When dealing with a codebase built following the SOLID principles, developers can rely on two different techniques: stubs and mocks. Fakes (or stubs) are ad-hoc implementations of the dependencies' interfaces that can be passed when instantiating the system under test. While keeping the shape of the dependency, the fakes will not behave like the real dependencies.

Let's take this service as example: its constructor requires a dependency of type IDependency.

public interface IDependency
{
    void DoSomething(string value);
}
​
public class MyService
{ 
    private readonly IDependency _dependency;
​
    public MyService (IDependency dependency)
    {
        _dependency = dependency ?? throw new ArgumentNullException(nameof(dependency));
    }
​
    public void SendCommand(string command)
    {
        _dependency.DoSomething(command);
    }
}

When setting up a unit test for the method SendCommand, we need an object implementing IDependency to create an instance of MyService. For this reason, we can create a fake of IDependency. Additionally, we can introduce custom logic to track the input it receives and how many times it gets executed.

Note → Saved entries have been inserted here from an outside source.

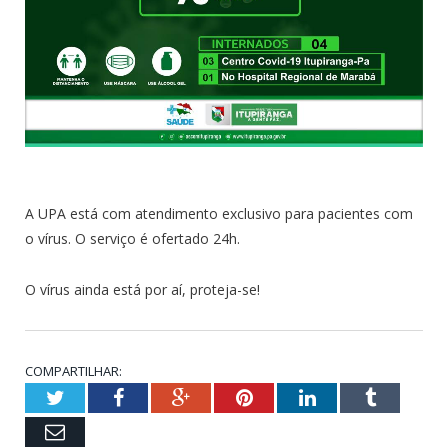
A UPA está com atendimento exclusivo para pacientes com
o vírus. O serviço é ofertado 24h.
O vírus ainda está por aí, proteja-se!
COMPARTILHAR:
Twitter
Facebook
Google+
Pinterest
LinkedIn
Tumblr
Email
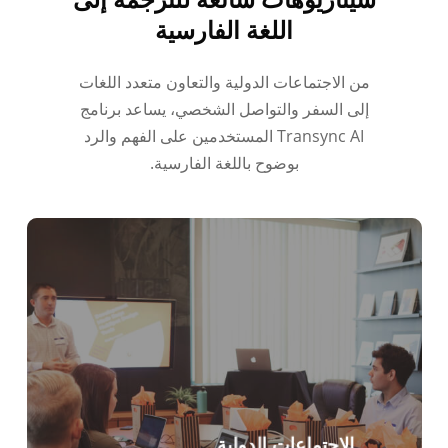
اللغة الفارسية
من الاجتماعات الدولية والتعاون متعدد اللغات
إلى السفر والتواصل الشخصي، يساعد برنامج
Transync AI المستخدمين على الفهم والرد
بوضوح باللغة الفارسية.
الاجتماعات الدولية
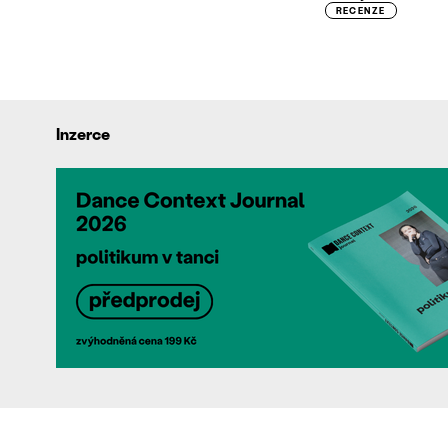
RECENZE
Inzerce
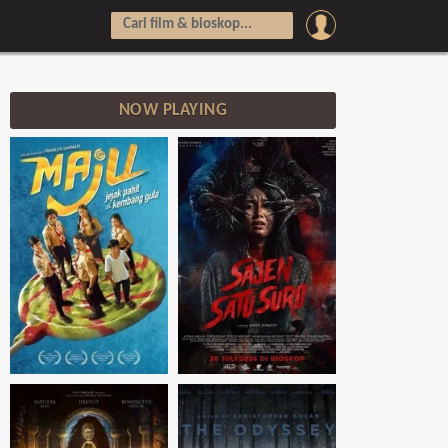
NOW PLAYING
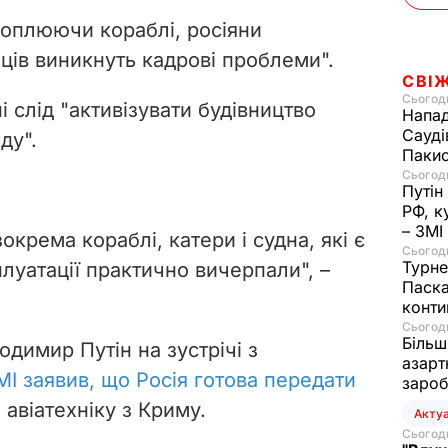
хоплюючи кораблі, росіяни
ців виникнуть кадрові проблеми".
СВІ
Сьогодн
і слід "активізувати будівництво
Напад
Сауді
ду".
Пакис
Сьогодн
Путін
РФ, к
– ЗМІ
окрема кораблі, катери і судна, які є
Сьогодн
Турне
плуатації практично вичерпали", –
Паска
конти
Сьогодн
Більш
одимир Путін на зустрічі з
азарт
І заявив, що Росія готова передати
зароб
й авіатехніку з Криму.
Акту
Сьогодн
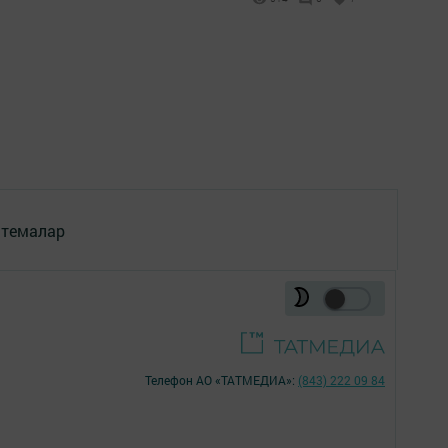
 темалар
Телефон АО «ТАТМЕДИА»:
(843) 222 09 84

public class FakeDependency : IDependency
{
    public void DoSomething(string value)
    {
        InputValue = value;
        ExecutionCount++;
    }
​
    public int ExecutionCount { get; private set; }
​
    public string InputValue { get; private set; }
}

With this fake dependency in place, we can now create a unit test that passes an arbitrary string to the component under test and expects that the same string is forwarded to the underlying dependency.

[Test]
public void SendCommand_forwards_commands_to_dependency()
{
    // ARRANGE
    const string command = "TEST_COMMAND";
    var dependency = new FakeDependency();
    var sut = new MyService(dependency);
​
    // ACT
    sut.SendCommand(command);
​
    // ASSERT
    Assert.That(dependency.InputValue, Is.EqualTo(command));
}

While working, this approach is less than optimal because it forces the developer to create multiple fake dependencies to cover all cases. In the example, what if we wanted to simulate our dependency throwing an exception? In this case, we would need to create another class. Mocking frameworks exist to avoid this problem. Rather than create a new class for every case, they use an API to let the developer describe the behavior of the dependency.

[Test]
public void SendCommand_forwards_commands_to_dependency()
{
    // ARRANGE
    const string command = "TEST_COMMAND";
    var dependency = Mock.Of<IDependency>();
    var sut = new MyService(dependency);
​
    // ACT
    sut.SendCommand(command);
​
    // ASSERT
    Mock.Get(dependency).Verify(p => p.DoSomething(command), Times.Once());
}

As you can see in the snippet above, the test doesn't require an extra class as the mocking framework used in the test lets us describe the intended behavior for the dependency.